E' stato omicidio preterintenzionale- Due sentenze in un giorno, per il caso Cucchi. Da una parte il processo ai medici del Pertini (una assolta e 4 prescritti), dall'altro quello – che si tiene nell'aula bunker di Rebibbia – ai carabinieri responsabili del pestaggio. In quest'ultimo procedimento sono stati condannati a 12 anni per omicidio preterintenzionale i due carabinieri Alessio Di Bernardo e Raffaele D'Alessandro, che pestarono Stefano Cucchi la notte del suo arresto nella caserma della compagnia Casilina.
Quanto all'imputato-teste Francesco Tedesco, è stato condannato a due anni e sei mesi per falso, mentre è stato assolto dall'accusa di omicidio preterintenzionale.
Subito dopo la lettura della sentenza la sorella di Stefano, Ilaria Cucchi, ha dichiarato a caldo: "Stefano è stato ucciso, questo lo sapevamo e lo ripetiamo da 10 anni. Forse ora potrà risposare in pace". Nell'aula bunker un carabiniere, visibilmente commosso, ha fatto il baciamano a Ilaria Cucchi. "L'ho fatto perché finalmente dopo tutti questi anni è stata fatta giustizia", spiega mentre accompagna i genitori di Stefano Cucchi, anche loro commossi, fuori dall'aula di Rebibbia dove si è celebrato il processo. E Ilaria: "Ringrazio tutti gli uomini perbene delle forze dell'ordine".
La madre di Stefano e Ilaria, Rita Calore, sorride: "Un pò di sollievo dopo 10 anni di dolore e di processi non veri",
Il processo ai 5 medici
Una assoluzione e quattro prescrizioni al processo per la morte di Stefano Cucchi. È quanto è stato deciso dai giudici della Corte d'Assise di Appello di Roma per cinque medici dell'ospedale Sandro Pertini coinvolti nella vicenda. Assolta il medico Stefania Corbi.

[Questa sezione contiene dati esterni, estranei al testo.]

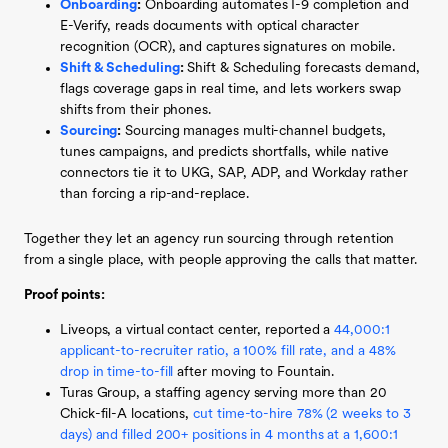
Onboarding
:
Onboarding automates I-9 completion and
E-Verify, reads documents with optical character
recognition (OCR), and captures signatures on mobile.
Shift & Scheduling
:
Shift & Scheduling forecasts demand,
flags coverage gaps in real time, and lets workers swap
shifts from their phones.
Sourcing
:
Sourcing manages multi-channel budgets,
tunes campaigns, and predicts shortfalls, while native
connectors tie it to UKG, SAP, ADP, and Workday rather
than forcing a rip-and-replace.
Together they let an agency run sourcing through retention
from a single place, with people approving the calls that matter.
Proof points:
Liveops, a virtual contact center, reported a
44,000:1
applicant-to-recruiter ratio, a 100% fill rate, and a 48%
drop in time-to-fill
after moving to Fountain.
Turas Group, a staffing agency serving more than 20
Chick-fil-A locations,
cut time-to-hire 78% (2 weeks to 3
days) and filled 200+ positions in 4 months at a 1,600:1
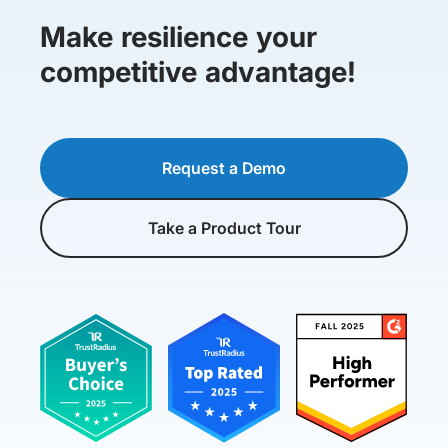
Make resilience your
competitive advantage!
Request a Demo
Take a Product Tour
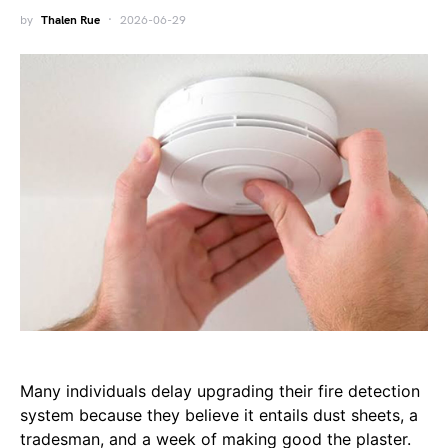
by
Thalen Rue
2026-06-29
Many individuals delay upgrading their fire detection
system because they believe it entails dust sheets, a
tradesman, and a week of making good the plaster.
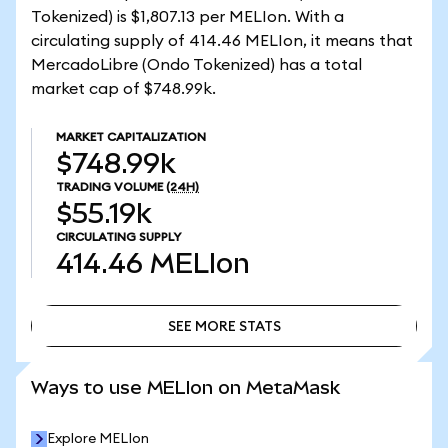
Tokenized) is $1,807.13 per MELIon. With a
circulating supply of 414.46 MELIon, it means that
MercadoLibre (Ondo Tokenized) has a total
market cap of $748.99k.
MARKET CAPITALIZATION
$748.99k
TRADING VOLUME
(24H)
$55.19k
CIRCULATING SUPPLY
414.46
MELIon
SEE MORE STATS
SEE MORE STATS
Ways to use MELIon on MetaMask
Explore MELIon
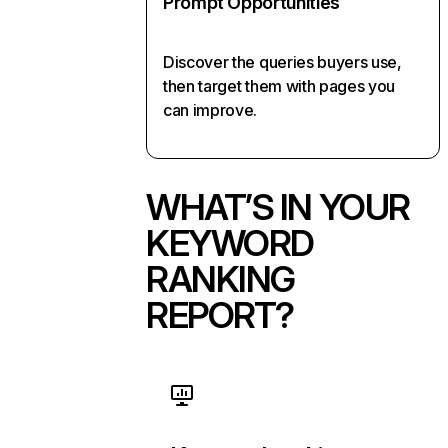
Prompt Opportunities
Discover the queries buyers use,
then target them with pages you
can improve.
WHAT’S IN YOUR
KEYWORD
RANKING
REPORT?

Accuse prescritte per Aldo Fierro, il primario del Reparto di medicina protetta dell'ospedale dove fu ricoverato il geometra romano, e per altri tre medici: Flaminia Bruno, Luigi De Marchis Preite e Silvia Di Carlo. Per la Corbi la formula di assoluzione è "per non commesso il fatto". Per tutti il reato contestato è di omicidio colposo.
Il difensore del primario: faremo ricorso
"Una sentenza che lascia l'amaro in bocca – dice Gaetano Scalise, difensore del primario Aldo Fierro – Non é comprensibile dal punto di vista logico perché l'assoluzione della dottoressa Corbi avrebbe dovuto comportare come conseguenza anche l'assoluzione del primario". Le prossime mosse? "Aspettiamo di leggere le motivazioni e quasi sicuramente faremo ricorso in Cassazione", conclude il penalista.
L'iter tortuoso del processo
Il processo ai medici del 'Pertini' ha avuto un iter tortuoso. Tutti furono portati a processo inizialmente per l'accusa di abbandono d'incapace (nello stesso processo erano imputati anche tre infermieri e tre agenti della Polizia penitenziaria, assolti in via definitiva).
Condannati nel giugno 2013 per il reato di omicidio colposo, gli stessi medici furono successivamente assolti in appello. E da lì iniziò una nuova vita processuale fatta di un primo intervento della Cassazione che rimandò indietro il processo. I nuovi giudici d'Appello confermarono l'assoluzione che fu impugnata dalla Procura generale. La Cassazione rinviò nuovamente disponendo una nuova attività dibattimentale conclusasi oggi.
Prima del processo ai carabinieri, i genitori di Stefano, Giovanni Cucchi e Rita Calore, hanno dichiarato: "Ilaria ci ha dato la forza per andare avanti e cercare la verità. Quello che abbiamo giurato davanti a quel corpo massacrato è che non ci saremmo mai fermati e così faremo, andremo sempre avanti. Oggi ci auguriamo una svolta, i dati sono tutti a favore di una sentenza positiva, però ci sono dei segnali…".